En conséquence des remarques précédentes, nous considérons que les compétences sont des systèmes de connaissances ou de savoirs25 organisés en fonction des finalités d'actions réalisées et des caractéristiques des environnements de travail occupés. Le terme de système est utilisé ici pour rendre compte de la diversité de connaissances qui peuvent être liées ou combinées entre elles dans une logique d'action (Hatchuel et Weil, 1992).

  • Elles portent sur des ensembles socio-techniques plus ou moins importants, allant d'un objet ou d'un acteur isolé, à des bouts de réseaux beaucoup plus vastes.
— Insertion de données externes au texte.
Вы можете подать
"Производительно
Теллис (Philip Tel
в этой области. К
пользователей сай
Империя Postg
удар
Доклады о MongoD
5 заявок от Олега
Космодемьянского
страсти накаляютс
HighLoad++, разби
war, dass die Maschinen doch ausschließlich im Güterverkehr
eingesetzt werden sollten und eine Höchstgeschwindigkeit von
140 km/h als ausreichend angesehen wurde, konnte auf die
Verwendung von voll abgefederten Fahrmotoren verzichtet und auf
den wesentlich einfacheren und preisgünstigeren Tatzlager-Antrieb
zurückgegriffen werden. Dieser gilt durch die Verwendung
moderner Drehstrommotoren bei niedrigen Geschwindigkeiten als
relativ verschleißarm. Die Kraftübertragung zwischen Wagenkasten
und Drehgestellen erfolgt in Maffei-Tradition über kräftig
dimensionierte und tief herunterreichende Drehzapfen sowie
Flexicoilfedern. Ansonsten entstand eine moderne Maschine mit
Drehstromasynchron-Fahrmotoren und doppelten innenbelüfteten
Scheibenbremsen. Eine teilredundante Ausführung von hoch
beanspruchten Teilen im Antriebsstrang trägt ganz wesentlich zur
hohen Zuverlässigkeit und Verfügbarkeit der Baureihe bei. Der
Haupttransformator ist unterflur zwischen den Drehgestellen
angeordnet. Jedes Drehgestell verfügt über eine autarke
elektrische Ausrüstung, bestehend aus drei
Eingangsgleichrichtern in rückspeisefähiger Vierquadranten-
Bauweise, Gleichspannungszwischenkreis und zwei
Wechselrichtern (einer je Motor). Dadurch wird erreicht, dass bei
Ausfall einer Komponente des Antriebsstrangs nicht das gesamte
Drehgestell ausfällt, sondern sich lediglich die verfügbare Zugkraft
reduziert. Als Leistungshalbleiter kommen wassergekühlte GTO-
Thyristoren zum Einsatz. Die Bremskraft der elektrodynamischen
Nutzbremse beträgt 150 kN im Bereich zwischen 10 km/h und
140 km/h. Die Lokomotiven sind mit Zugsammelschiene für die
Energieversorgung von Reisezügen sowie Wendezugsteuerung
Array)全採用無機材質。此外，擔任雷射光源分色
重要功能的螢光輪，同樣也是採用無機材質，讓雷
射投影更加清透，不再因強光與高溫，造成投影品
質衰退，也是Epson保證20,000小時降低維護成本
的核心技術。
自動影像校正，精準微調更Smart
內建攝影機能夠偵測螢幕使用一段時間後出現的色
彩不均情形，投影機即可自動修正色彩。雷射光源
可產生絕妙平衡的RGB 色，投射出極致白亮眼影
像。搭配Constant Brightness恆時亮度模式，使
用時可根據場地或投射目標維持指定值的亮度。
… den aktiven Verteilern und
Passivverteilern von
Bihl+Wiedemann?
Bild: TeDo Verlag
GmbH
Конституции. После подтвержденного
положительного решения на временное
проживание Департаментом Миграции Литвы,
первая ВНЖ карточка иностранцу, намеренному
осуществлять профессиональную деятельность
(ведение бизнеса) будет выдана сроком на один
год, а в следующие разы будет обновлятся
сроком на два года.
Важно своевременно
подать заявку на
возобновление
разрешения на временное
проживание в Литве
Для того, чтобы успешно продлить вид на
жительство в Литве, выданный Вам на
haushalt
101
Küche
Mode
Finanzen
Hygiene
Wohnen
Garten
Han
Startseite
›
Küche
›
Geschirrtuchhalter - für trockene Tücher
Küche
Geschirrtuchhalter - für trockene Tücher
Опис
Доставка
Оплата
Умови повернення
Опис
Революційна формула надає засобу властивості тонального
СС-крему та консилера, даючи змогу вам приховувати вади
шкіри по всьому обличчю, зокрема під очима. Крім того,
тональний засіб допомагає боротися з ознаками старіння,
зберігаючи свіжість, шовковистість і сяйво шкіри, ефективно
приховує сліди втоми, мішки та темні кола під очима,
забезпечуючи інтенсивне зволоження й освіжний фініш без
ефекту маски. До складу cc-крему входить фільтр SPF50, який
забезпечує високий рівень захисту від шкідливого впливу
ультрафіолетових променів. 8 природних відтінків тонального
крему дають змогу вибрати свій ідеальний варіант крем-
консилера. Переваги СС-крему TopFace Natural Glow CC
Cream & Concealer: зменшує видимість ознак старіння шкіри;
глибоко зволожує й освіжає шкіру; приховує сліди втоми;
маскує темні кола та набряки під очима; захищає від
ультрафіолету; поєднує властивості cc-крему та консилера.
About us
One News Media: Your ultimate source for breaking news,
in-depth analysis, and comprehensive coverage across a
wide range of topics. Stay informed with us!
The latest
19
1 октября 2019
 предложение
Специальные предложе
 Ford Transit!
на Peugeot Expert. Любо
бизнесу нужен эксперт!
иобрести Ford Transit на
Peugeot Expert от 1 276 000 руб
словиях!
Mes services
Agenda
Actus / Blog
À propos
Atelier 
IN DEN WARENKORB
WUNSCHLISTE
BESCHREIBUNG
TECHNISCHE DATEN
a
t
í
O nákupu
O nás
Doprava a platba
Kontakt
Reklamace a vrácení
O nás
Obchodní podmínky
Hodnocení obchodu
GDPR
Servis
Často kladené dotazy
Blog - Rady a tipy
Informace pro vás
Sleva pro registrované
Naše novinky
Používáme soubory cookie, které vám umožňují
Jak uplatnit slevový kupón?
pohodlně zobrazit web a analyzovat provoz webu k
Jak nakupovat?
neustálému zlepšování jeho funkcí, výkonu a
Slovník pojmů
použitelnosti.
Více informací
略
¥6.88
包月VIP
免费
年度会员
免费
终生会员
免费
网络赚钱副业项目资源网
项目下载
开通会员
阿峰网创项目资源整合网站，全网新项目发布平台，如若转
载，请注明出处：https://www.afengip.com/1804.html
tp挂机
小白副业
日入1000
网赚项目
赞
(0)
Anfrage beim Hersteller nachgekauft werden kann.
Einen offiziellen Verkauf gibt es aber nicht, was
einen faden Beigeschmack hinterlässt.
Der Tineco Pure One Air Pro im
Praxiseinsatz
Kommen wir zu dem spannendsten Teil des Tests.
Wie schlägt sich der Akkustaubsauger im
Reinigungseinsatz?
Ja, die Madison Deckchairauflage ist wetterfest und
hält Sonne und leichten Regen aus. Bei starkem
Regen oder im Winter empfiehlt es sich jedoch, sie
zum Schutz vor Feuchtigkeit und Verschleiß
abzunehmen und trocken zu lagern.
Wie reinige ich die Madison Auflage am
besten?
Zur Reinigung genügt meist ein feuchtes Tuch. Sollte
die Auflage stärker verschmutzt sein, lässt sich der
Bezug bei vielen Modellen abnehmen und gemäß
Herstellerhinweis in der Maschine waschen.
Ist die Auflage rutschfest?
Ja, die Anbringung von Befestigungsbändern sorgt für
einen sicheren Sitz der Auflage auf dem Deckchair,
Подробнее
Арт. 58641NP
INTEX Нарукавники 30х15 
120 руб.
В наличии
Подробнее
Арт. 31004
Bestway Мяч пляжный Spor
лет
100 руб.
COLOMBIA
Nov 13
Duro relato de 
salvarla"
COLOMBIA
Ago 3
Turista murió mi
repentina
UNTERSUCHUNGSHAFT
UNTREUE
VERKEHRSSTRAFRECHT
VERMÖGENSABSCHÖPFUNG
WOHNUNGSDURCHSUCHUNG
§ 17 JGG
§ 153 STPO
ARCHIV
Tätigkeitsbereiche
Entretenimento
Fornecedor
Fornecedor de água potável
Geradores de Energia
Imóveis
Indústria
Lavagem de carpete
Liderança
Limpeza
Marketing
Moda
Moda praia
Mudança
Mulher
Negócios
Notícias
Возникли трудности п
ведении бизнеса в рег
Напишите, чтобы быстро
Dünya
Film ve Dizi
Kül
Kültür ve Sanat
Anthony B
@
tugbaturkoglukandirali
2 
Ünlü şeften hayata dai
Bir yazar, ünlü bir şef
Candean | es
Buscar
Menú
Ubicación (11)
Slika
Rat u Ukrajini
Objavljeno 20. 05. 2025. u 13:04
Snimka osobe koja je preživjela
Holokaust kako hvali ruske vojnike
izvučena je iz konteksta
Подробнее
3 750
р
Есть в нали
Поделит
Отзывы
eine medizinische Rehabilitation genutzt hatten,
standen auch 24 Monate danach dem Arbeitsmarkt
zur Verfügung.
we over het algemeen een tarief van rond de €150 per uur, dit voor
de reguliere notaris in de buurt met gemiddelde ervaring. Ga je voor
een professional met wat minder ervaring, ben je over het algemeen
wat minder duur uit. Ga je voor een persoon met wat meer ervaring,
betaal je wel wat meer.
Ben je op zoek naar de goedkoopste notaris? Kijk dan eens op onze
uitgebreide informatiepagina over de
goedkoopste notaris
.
Elles portent sur l'état de ces configurations (localisation, disponibilité, fiabilité, compatibilité, des différents éléments des réseaux) tout en constituant des ressources qui permettent à l'acteur d'agir au sein de ces ensembles socio-techniques.

  • Elles incluent en proportions variables selon les situations, des aspects logiques et normatifs, des concepts scientifiques et de sens commun, des automatismes et des règles routinières, qui peuvent tous contribuer de manière importante à l'interprétation et à l'action au sein des environnements de travail.

Notes
25.

Contrairement à d'autres auteurs en didactique (voir Chevallard (1992) par exemple), nous ne faisons pas de différences entre savoir et connaissance. Tout au long de ce travail, nous utiliserons indifféremment ces deux termes.